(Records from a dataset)

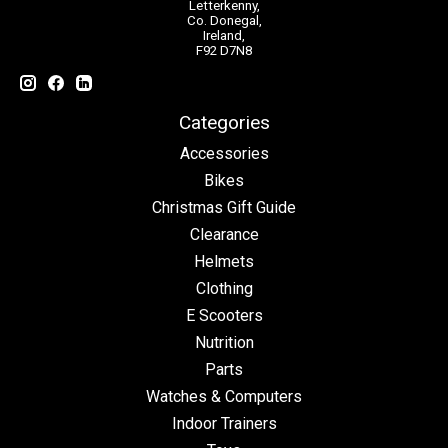
Letterkenny,
Co. Donegal,
Ireland,
F92 D7N8
Categories
Accessories
Bikes
Christmas Gift Guide
Clearance
Helmets
Clothing
E Scooters
Nutrition
Parts
Watches & Computers
Indoor Trainers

> **TASK GOAL**
The entries above are to be reproduced exactly, with the pictures dropped.

> **RESPONSE AREA**
Letterkenny,
Co. Donegal,
Ireland,
F92 D7N8
Categories
Accessories
Bikes
Christmas Gift Guide
Clearance
Helmets
Clothing
E Scooters
Nutrition
Parts
Watches & Computers
Indoor Trainers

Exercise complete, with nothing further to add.